Patriotic sentiment also appears in quilt making relating to quilt block names in the years between the Declaration of Independence and the Civil War. Women name quilt blocks after political events, political parties, or president. Thus, quilt blocks with names like Whig’s Defeat (made to commemorate the narrow margin defeat of Henry Clay from the Whig Party in 1844), Burgoyne Surrounded (General Burgoyne was surrounded and defeated in battle in 1777). The American flag also starts appearing in quilts of this period as part of patriotic quilts.

The War Between the States

A time of political turmoil and heavy grief for women all over the country, many women use their needle at this time to both help heal their pain when faced with the loss of family and friend. Also, in their own way, they spoke their patrioticopinion when they couldn’t do it any other way. Patriotic feelings arise in both sides of the conflict and quilts are made in both the North and the South with different symbols. In both sides, the flags appear in quilts. Northern quilts depict the Stars and Stripes, while southern quilts have thirteen stars. A patriotic symbol such as the eagle appears in quilts made in the North, but in the South, the pelican, Louisiana’s state bird is the chosen symbol. During this time, quilts made for soldiers also reflect the patriotic feeling of women and often times, quilts made for relief agencies include sentiments written by women to encourage the men. Appliqued quilts of the time also include figures of soldiers going to battle, as in Baltimore style quilts with blocks depicting soldiers.

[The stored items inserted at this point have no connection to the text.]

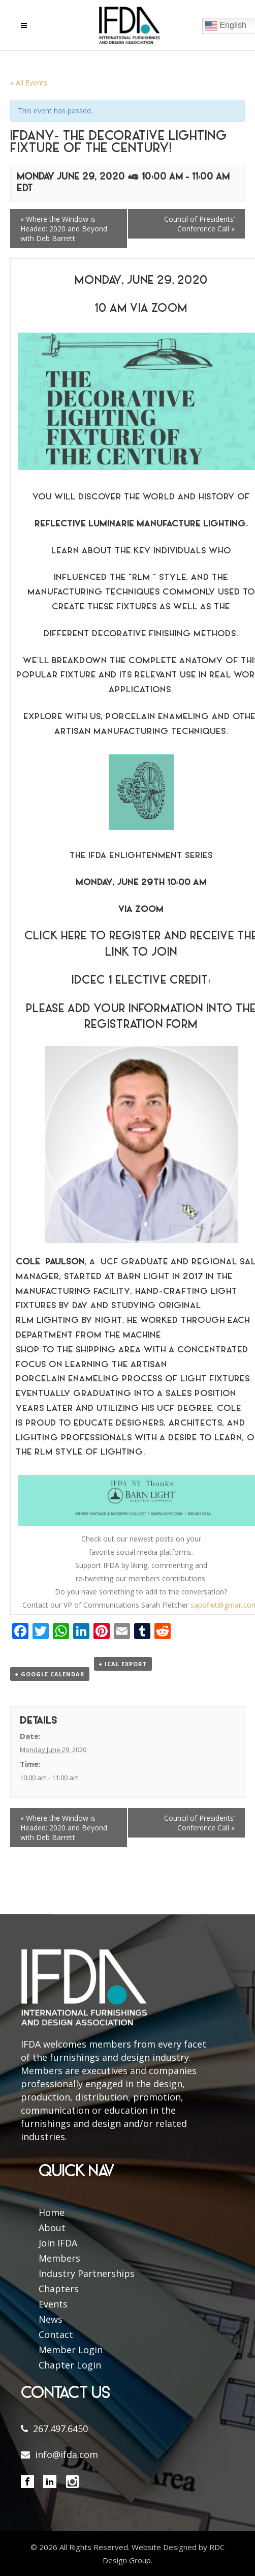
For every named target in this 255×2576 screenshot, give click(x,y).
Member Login (71, 2350)
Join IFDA (58, 2243)
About (52, 2228)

The Centennial Celebration

When the nation celebrated its first hundred anniversary, patriotic and nostalgic feelings emerge again, and women turn back to the inspiration of their foremothers to make quilts that, once again include eagle and flags. In the period between 1876 and the turn of the century, a pattern including four eagles in a circle becomes popular for appliqué. The Centennial Exposition of Philadelphia and the craze for oriental style born there mix with the patriotic in crazy quilts that include flags or use tobacco silks with patriotic motifs.

The Twentieth Century

Patriotic quilts continue being made during the century, although there is a sharp decline during and after the years patrioticof World War II, since women have to become part of the workforce and therefore, they have less time to stitch. And even though women achieve the right to vote in the USA in 1919 when Congress passes the Nineteenth Amendment, and it is finally ratified in 1920, they continue making quilts to reflect their patriotic feeling. Red, white and blue quilts are popular during the entire century, at first maybe because aside from the fact the colors appear in the USA flag, these colors are fast and durable. At the turn from the twentieth to the twenty-first century, the sad events that took place on September 11th 2001 spurned women to once again pick up their needles to turn disbelief, grief and patriotic sentiments into quilts. A memorial project was born, America 9/11 Memorial Quilt Project. During the next five years, quilts were made and in 2006, these quilts were dedicated to the memory of those affected by the events and are now part of the Memorial Museum in New York City.